Spatial data processing#

Introduction:#

Spatial processing uses spatial information to extract new meaning from GIS data. It does so by using the spatial relationship of different layers or features. Spatial relationships describe how things are located in relation to one another. In humanitarian work, this helps answer critical questions like “Which communities are near a water source?” or “Which areas are isolated from health services?”. Or, we might want to identify the best locations for distributing aid, assess flood risk areas, or plan evacuation routes.

We have already encountered spatial relationships in module 3 in the subchapter on geometrical operators— also called geometrical predicates in QGIS. The table below describes spatial relationships and gives examples when these spatial relationships are relevant in humanitarian aid.

Spatial Relationship

Description

Humanitarian Example

Proximity

How close one thing is to another

Find the nearest shelters to a displaced community

Containment

Whether something is inside another area/polygon

Identify which schools are within a specific conflict-affected zone

Intersection

Identify geometric features that overlap

Look for areas where damaged infrastructure overlaps with vulnerable populations

Adjacency

Geometric features that share a point or a boundary

Identify regions bordering a conflict zone that may be at risk of displacement

Connectivity

How things are connected through networks such as roads, rivers, or even trade routes

Map the shortest path between villages and hospitals to plan emergency evacuations

Direction

Relative position, like north, south, east, west, or relative position to the flow of a river, for example

Locate villages north of a river that are cut off due to flooding and inaccessibility of connecting bridges

QGIS offers a variety of spatial processing tools that we can use to analyse and create new insights using these spatial relationships. For instance:

  • Spatial Joins let us join attribute values from one layer to another based on their spatial relationship. This enables us to enrich datasets and incorporate additional information from layers, which can help us understand a situation.

  • The overlay operation Clip can be employed to extract specific areas of interest from multiple layers, allowing us to focus our attention where it is most needed.

  • The Dissolve operation allows us to simplify geometries by joining geometries from two distinct layer.

  • Using Buffer, we can create zones around features to help identify vulnerable areas and plan evacuation routes in the event of a flooding event.

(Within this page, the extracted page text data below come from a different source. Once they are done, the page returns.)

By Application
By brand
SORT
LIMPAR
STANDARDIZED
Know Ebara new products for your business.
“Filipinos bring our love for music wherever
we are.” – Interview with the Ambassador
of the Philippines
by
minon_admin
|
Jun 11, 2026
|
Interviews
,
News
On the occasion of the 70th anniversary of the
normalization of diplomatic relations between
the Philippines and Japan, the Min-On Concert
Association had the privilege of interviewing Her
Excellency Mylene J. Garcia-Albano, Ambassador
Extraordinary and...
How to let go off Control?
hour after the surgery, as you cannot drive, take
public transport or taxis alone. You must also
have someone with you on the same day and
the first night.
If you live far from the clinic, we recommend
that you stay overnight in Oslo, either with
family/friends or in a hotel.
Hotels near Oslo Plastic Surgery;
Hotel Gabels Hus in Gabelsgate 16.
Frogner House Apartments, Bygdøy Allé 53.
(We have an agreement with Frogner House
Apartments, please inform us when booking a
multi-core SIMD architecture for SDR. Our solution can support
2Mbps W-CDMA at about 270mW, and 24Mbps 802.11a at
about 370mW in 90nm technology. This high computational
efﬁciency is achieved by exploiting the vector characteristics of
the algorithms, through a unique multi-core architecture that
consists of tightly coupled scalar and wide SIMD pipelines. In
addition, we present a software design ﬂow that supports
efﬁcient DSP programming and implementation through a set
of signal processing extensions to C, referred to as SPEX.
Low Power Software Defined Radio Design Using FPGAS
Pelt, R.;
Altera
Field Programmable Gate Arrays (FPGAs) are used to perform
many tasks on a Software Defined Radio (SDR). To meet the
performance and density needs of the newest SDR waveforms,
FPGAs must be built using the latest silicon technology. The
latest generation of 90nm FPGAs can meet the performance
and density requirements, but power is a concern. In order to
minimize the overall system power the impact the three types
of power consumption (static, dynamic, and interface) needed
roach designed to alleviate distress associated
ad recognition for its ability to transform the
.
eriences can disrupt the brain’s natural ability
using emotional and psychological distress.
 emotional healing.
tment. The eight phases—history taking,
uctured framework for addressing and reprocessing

  • Centroids creates point in the geometric centre of the geometries of a layer. This is especially useful when creating graduated symbol maps

../../_images/en_module5_spatial_geodataprocessing.PNG

Fig. 137 Different spatial geoprocessing tools. Source: Adapted from Saylor Academy#

In this chapter, we will first explore spatial joins. Spatial joins, for example, allow us to import attributes from one layer to another on the basis of their location in relation to geofeatures in another layer. These Spatial relationships can also be used to select features of a layer. Furthermore, we will go over the spatial processing tools buffer, clip, and dissolve. These operations allow us to combine geometries from two layers in various ways (see Fig. 137).

Spatial joins#

Joins are ways to combine two different data layers. In general, there are two types of joins: non-spatial joins and spatial joins. Non-spatial joins rely on specific attribute values, which are used as ID-fields, to combine two layers. These are covered in the chapter “Non-spatial processing tools” in this module. Sometimes we want to combine information from different layers that don’t share a common value. In these cases, we can use spatial joins, which let us join data based on location rules. Spatial joins in QGIS enhance the attributes of the input layer by adding additional information from the join layer, relying on their spatial relationship. This process enriches your data by incorporating relevant details from one layer into another based on their geographical associations. In QGIS, a spatial join creates a new layer by comparing the features of one layer to another, depending on their spatial relationship.

For example:

  • Any point within a polygon should inherit attributes of the polygon

  • Only keep regions which contain an airport.

Humanitarian Example:

We have a flood depth model and we want to find out which buildings are flooded under this scenario. We can find this out by performing a spatial join to add the flood depth to the polygon layer with the houses

The resulting map could look something like this

../../_images/en_flood_damage_assessement_libya.png

Fig. 138 A building footprint layer combined with a flood extent layer. By joining them, we can assess which houses are at risk to be damaged by flooding (Source: REACH).#

Spatial joins rely on the geometrical operators. In the tabs below, you can find the different geometrical operators available in QGIS and how they affect the data processing.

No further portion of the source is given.